▶ [PROBLEM STATEMENT]
Please transcribe the data below exactly. Leave the pictures out.
------ EXTRACTED DATA ------
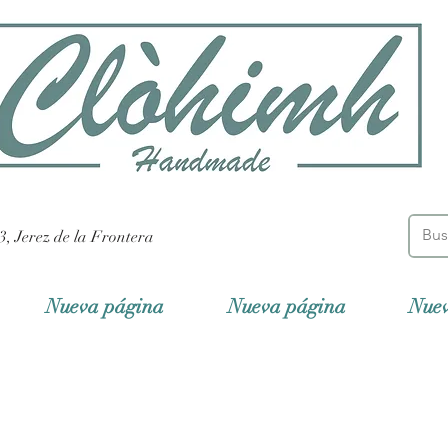
3, Jerez de la Frontera
Nueva página
Nueva página
Nue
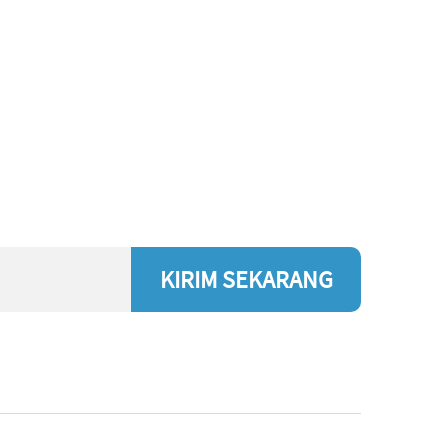
KIRIM SEKARANG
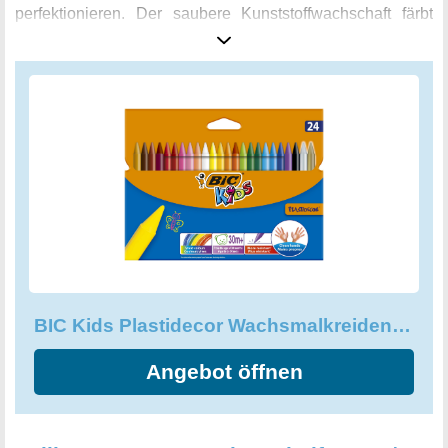
perfektionieren. Der saubere Kunststoffwachschaft färbt
nicht auf Hände und Kleidung ab, so dass Eltern sich keine
Sorgen um Flecken machen müssen. BIC Kids Plastidecor
Malkreiden sind perfekt für Kinder, die gerade erst mit dem
Malen anfangen. Ab einem Alter von 30 Monaten können
sie ihre ersten Erfahrungen sammeln und ihre Kreativität
auf die nächste Stufe bringen. Mit diesen
Wachsmalkreiden werden kleine Künstler nicht nur ihre
Kreativität fördern, sondern auch stolz auf ihre
selbstgemachten Kunstwerke sein.
BIC Kids Plastidecor Wachsmalkreiden, Gold und Silber
Angebot öffnen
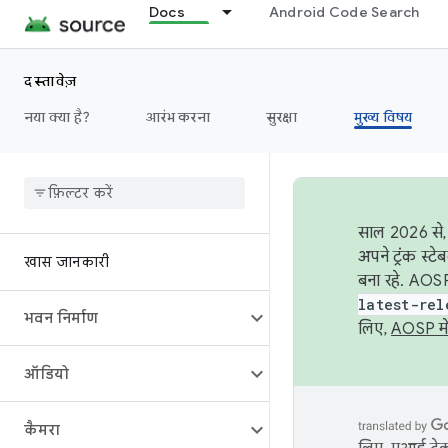
Docs
Android Code Search
दस्तावेज़
नया क्या है?
आरंभ करना
सुरक्षा
मुख्य विषय
साल 2026 से, 
अपने ट्रंक स्ट
खास जानकारी
बना रहे. AOSP
latest-rel
भवन निर्माण
लिए,
AOSP मे
ऑडियो
कैमरा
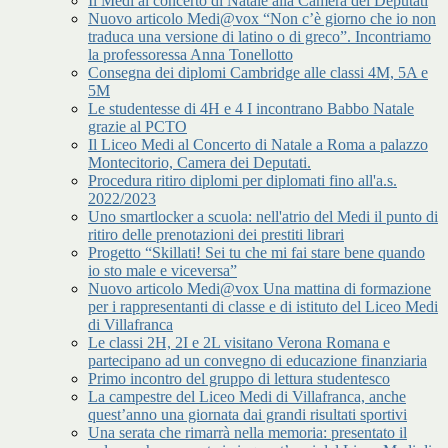
Il Medi al concerto di Natale alla Camera dei Deputati
Nuovo articolo Medi@vox “Non c’è giorno che io non
traduca una versione di latino o di greco”. Incontriamo
la professoressa Anna Tonellotto
Consegna dei diplomi Cambridge alle classi 4M, 5A e
5M
Le studentesse di 4H e 4 I incontrano Babbo Natale
grazie al PCTO
Il Liceo Medi al Concerto di Natale a Roma a palazzo
Montecitorio, Camera dei Deputati.
Procedura ritiro diplomi per diplomati fino all'a.s.
2022/2023
Uno smartlocker a scuola: nell'atrio del Medi il punto di
ritiro delle prenotazioni dei prestiti librari
Progetto “Skillati! Sei tu che mi fai stare bene quando
io sto male e viceversa”
Nuovo articolo Medi@vox Una mattina di formazione
per i rappresentanti di classe e di istituto del Liceo Medi
di Villafranca
Le classi 2H, 2I e 2L visitano Verona Romana e
partecipano ad un convegno di educazione finanziaria
Primo incontro del gruppo di lettura studentesco
La campestre del Liceo Medi di Villafranca, anche
quest’anno una giornata dai grandi risultati sportivi
Una serata che rimarrà nella memoria: presentato il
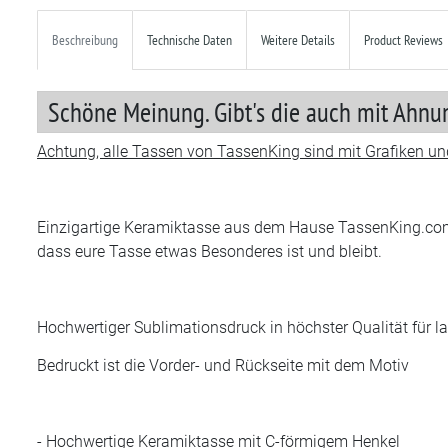
Beschreibung
Technische Daten
Weitere Details
Product Reviews
Schöne Meinung. Gibt's die auch mit Ahnun
Achtung, alle Tassen von TassenKing sind mit Grafiken und
Einzigartige Keramiktasse aus dem Hause TassenKing.com . 
dass eure Tasse etwas Besonderes ist und bleibt.
Hochwertiger Sublimationsdruck in höchster Qualität für 
Bedruckt ist die Vorder- und Rückseite mit dem Motiv
- Hochwertige Keramiktasse mit C-förmigem Henkel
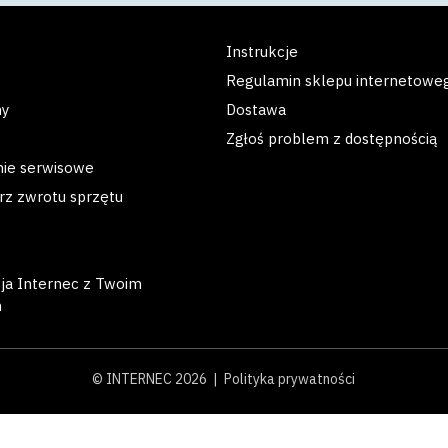
Instrukcje
Regulamin sklepu internetowe
my
Dostawa
Zgłoś problem z dostępnością
nie serwisowe
rz zwrotu sprzętu
cja Internec z Twoim
m
© INTERNEC 2026 |
Polityka prywatności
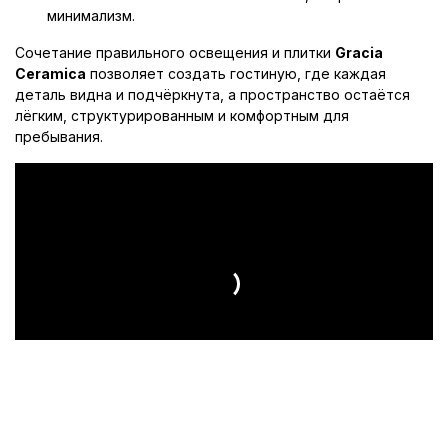
минимализм.
Сочетание правильного освещения и плитки
Gracia
Ceramica
позволяет создать гостиную, где каждая
деталь видна и подчёркнута, а пространство остаётся
лёгким, структурированным и комфортным для
пребывания.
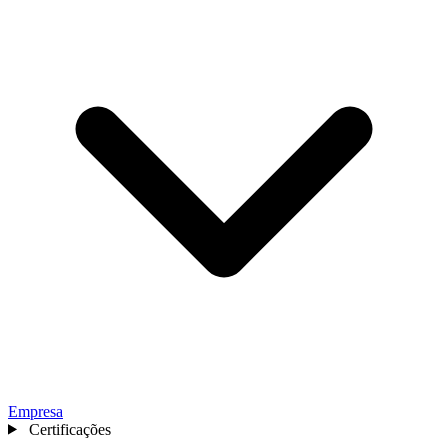
Empresa
Certificações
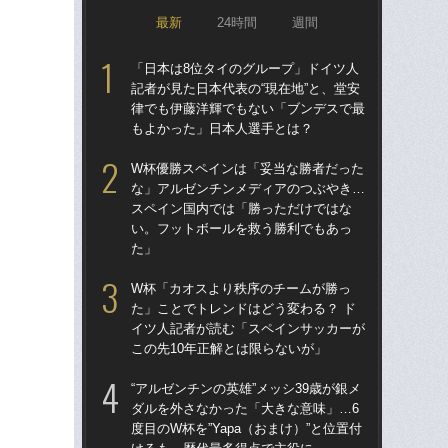
最新
24時間
週間
「日本は8位タイのグループ」ドイツ人
涙
記者が見た日本代表の“現在地”と、堂安
「
律でも伊藤洋輝でもない「ブンデスで最
→
もよかった」日本人選手とは？
き
W杯優勝スペインは「妥当な勝者だった
「
な」アルゼンチンメディアのつぶやき…
記者
スペイン国内では「勝っただけではな
律
い。フットボールを救う勝利でもあっ
も
た」
“ア
W杯「カオスより秩序のチームが勝っ
ダ
た」ことでトレンドはどう変わる？ ド
度目
イツ人記者が読む「スペインサッカーが
け
この先10年正解とは限らないが」
W
“アルゼンチンの英雄”メッシ39歳が銀メ
な
ダルを外さなかった「大きな意味」…6
ス
度目のW杯を”Yapa（おまけ）”と位置付
い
------
▶ [ANSWER SECTION]
3, Jerez de la Frontera
Nueva página
Nueva página
Nue
KIRIM SEKARANG
perfektionieren. Der saubere Kunststoffwachschaft färbt
nicht auf Hände und Kleidung ab, so dass Eltern sich keine
Sorgen um Flecken machen müssen. BIC Kids Plastidecor
Malkreiden sind perfekt für Kinder, die gerade erst mit dem
Malen anfangen. Ab einem Alter von 30 Monaten können
sie ihre ersten Erfahrungen sammeln und ihre Kreativität
auf die nächste Stufe bringen. Mit diesen
Wachsmalkreiden werden kleine Künstler nicht nur ihre
Kreativität fördern, sondern auch stolz auf ihre
selbstgemachten Kunstwerke sein.
BIC Kids Plastidecor Wachsmalkreiden, Gold und Silber
Angebot öffnen
Docs
Android Code Search
दस्तावेज़
नया क्या है?
आरंभ करना
सुरक्षा
मुख्य विषय
साल 2026 से, 
अपने ट्रंक स्ट
खास जानकारी
बना रहे. AOSP
latest-rel
भवन निर्माण
लिए,
AOSP मे
ऑडियो
कैमरा
Il Medi al concerto di Natale alla Camera dei Deputati
Nuovo articolo Medi@vox “Non c’è giorno che io non
traduca una versione di latino o di greco”. Incontriamo
la professoressa Anna Tonellotto
Consegna dei diplomi Cambridge alle classi 4M, 5A e
5M
Le studentesse di 4H e 4 I incontrano Babbo Natale
grazie al PCTO
Il Liceo Medi al Concerto di Natale a Roma a palazzo
Montecitorio, Camera dei Deputati.
Procedura ritiro diplomi per diplomati fino all'a.s.
2022/2023
Uno smartlocker a scuola: nell'atrio del Medi il punto di
ritiro delle prenotazioni dei prestiti librari
Progetto “Skillati! Sei tu che mi fai stare bene quando
io sto male e viceversa”
Nuovo articolo Medi@vox Una mattina di formazione
per i rappresentanti di classe e di istituto del Liceo Medi
di Villafranca
Le classi 2H, 2I e 2L visitano Verona Romana e
partecipano ad un convegno di educazione finanziaria
Primo incontro del gruppo di lettura studentesco
La campestre del Liceo Medi di Villafranca, anche
quest’anno una giornata dai grandi risultati sportivi
Una serata che rimarrà nella memoria: presentato il
Beschreibung
Technische Daten
Weitere Details
Product Reviews
Schöne Meinung. Gibt's die auch mit Ahnun
Achtung, alle Tassen von TassenKing sind mit Grafiken und
Einzigartige Keramiktasse aus dem Hause TassenKing.com . 
dass eure Tasse etwas Besonderes ist und bleibt.
Hochwertiger Sublimationsdruck in höchster Qualität für 
Bedruckt ist die Vorder- und Rückseite mit dem Motiv
- Hochwertige Keramiktasse mit C-förmigem Henkel
Instrukcje
Regulamin sklepu internetowe
my
Dostawa
Zgłoś problem z dostępnością
nie serwisowe
rz zwrotu sprzętu
cja Internec z Twoim
m
© INTERNEC 2026 |
Polityka prywatności
минимализм.
Сочетание правильного освещения и плитки
Gracia
Ceramica
позволяет создать гостиную, где каждая
деталь видна и подчёркнута, а пространство остаётся
лёгким, структурированным и комфортным для
пребывания.
Empresa
Certificações
最新
24時間
週間
「日本は8位タイのグループ」ドイツ人
涙
記者が見た日本代表の“現在地”と、堂安
「
律でも伊藤洋輝でもない「ブンデスで最
→
もよかった」日本人選手とは？
き
W杯優勝スペインは「妥当な勝者だった
「
な」アルゼンチンメディアのつぶやき…
記者
スペイン国内では「勝っただけではな
律
い。フットボールを救う勝利でもあっ
も
た」
“ア
W杯「カオスより秩序のチームが勝っ
ダ
た」ことでトレンドはどう変わる？ ド
度目
イツ人記者が読む「スペインサッカーが
け
この先10年正解とは限らないが」
W
“アルゼンチンの英雄”メッシ39歳が銀メ
な
ダルを外さなかった「大きな意味」…6
ス
度目のW杯を”Yapa（おまけ）”と位置付
い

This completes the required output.